Le photographe brésilien mondialement connu Sebastiao Salgado a sillonné le globe pour immortaliser les travers de la mondialisation, les flux migratoires et les territoires vierges.
Mais ce qui l'affecte le plus, c'est le pillage aveugle des ressources de la planète par une humanité qui ne voit pas qu'elle court à sa perte.

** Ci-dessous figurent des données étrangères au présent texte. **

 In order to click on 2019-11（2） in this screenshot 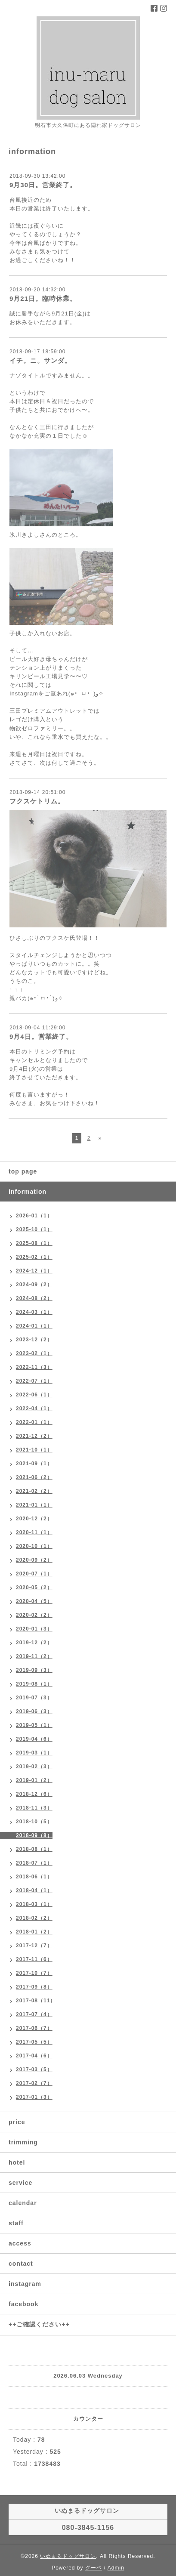 , I will do `click(34, 1656)`.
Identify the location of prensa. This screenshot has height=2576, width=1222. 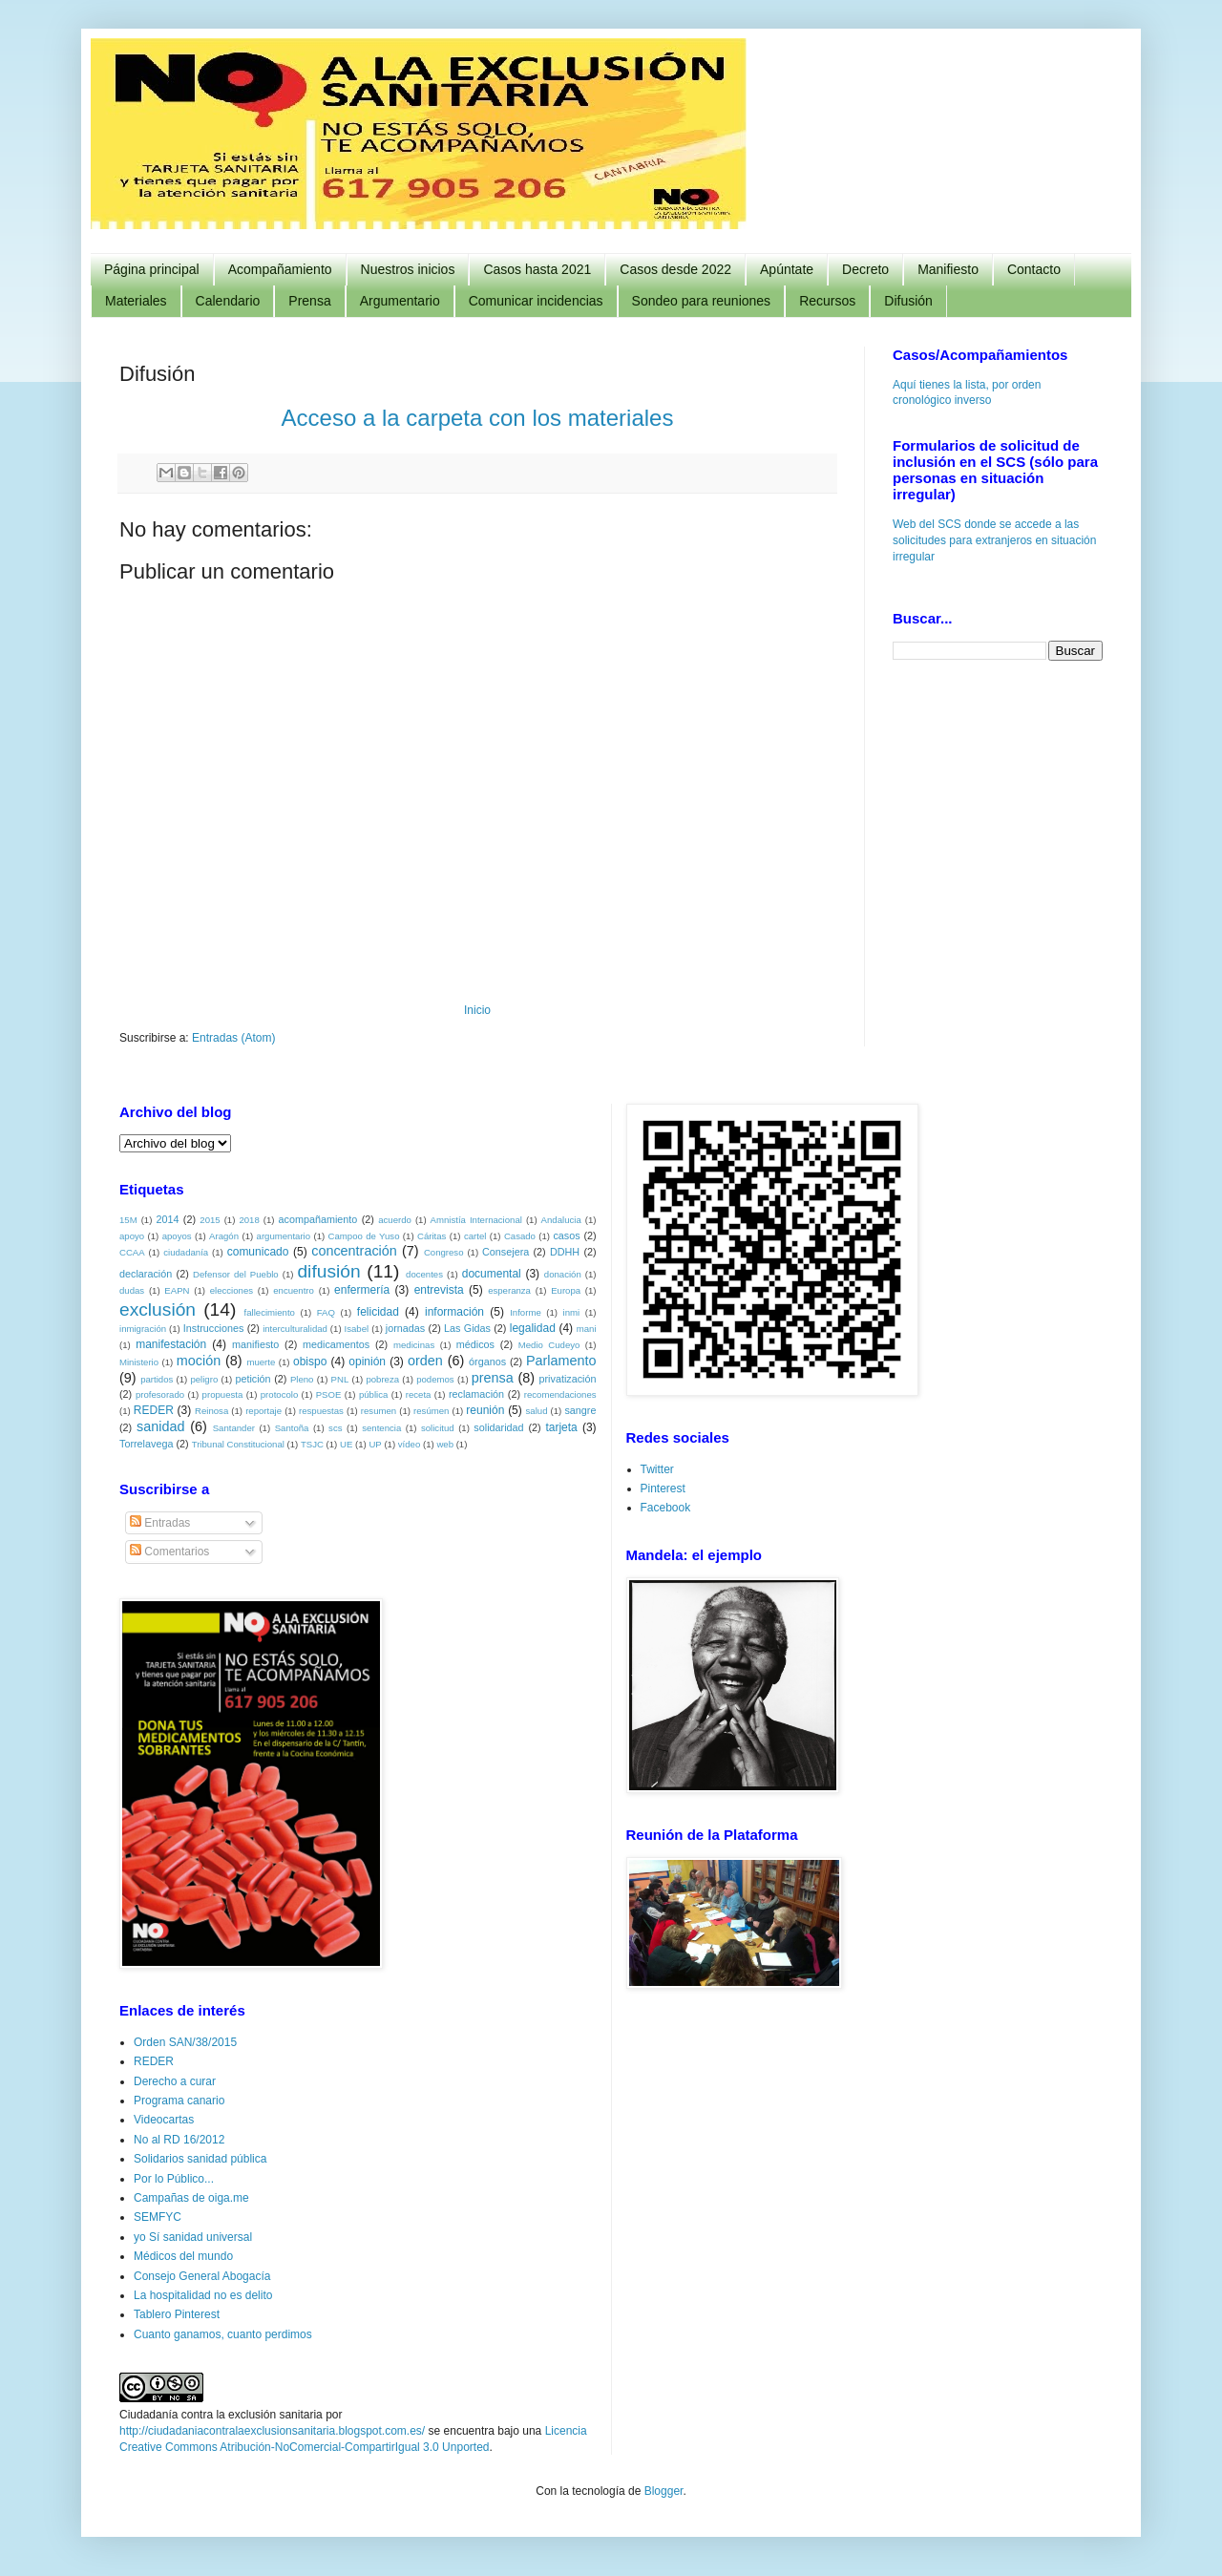 (493, 1377).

Lors d'une visite à Hong Kong destinée à promouvoir "Genesis", un projet titanesque qui est le fruit de huit années d'exploration du monde, le photographe âgé de 70 ans s'est dit convaincu que la soif de domination de la nature par les hommes allait avoir raison d'eux.
"Si nous ne revenons pas sur terre, nous ne serons pas ici encore trop longtemps", dit-il dans un entretien avec l'AFP. "Nous ne faisons plus partie de notre planète, nous sommes devenus des aliens".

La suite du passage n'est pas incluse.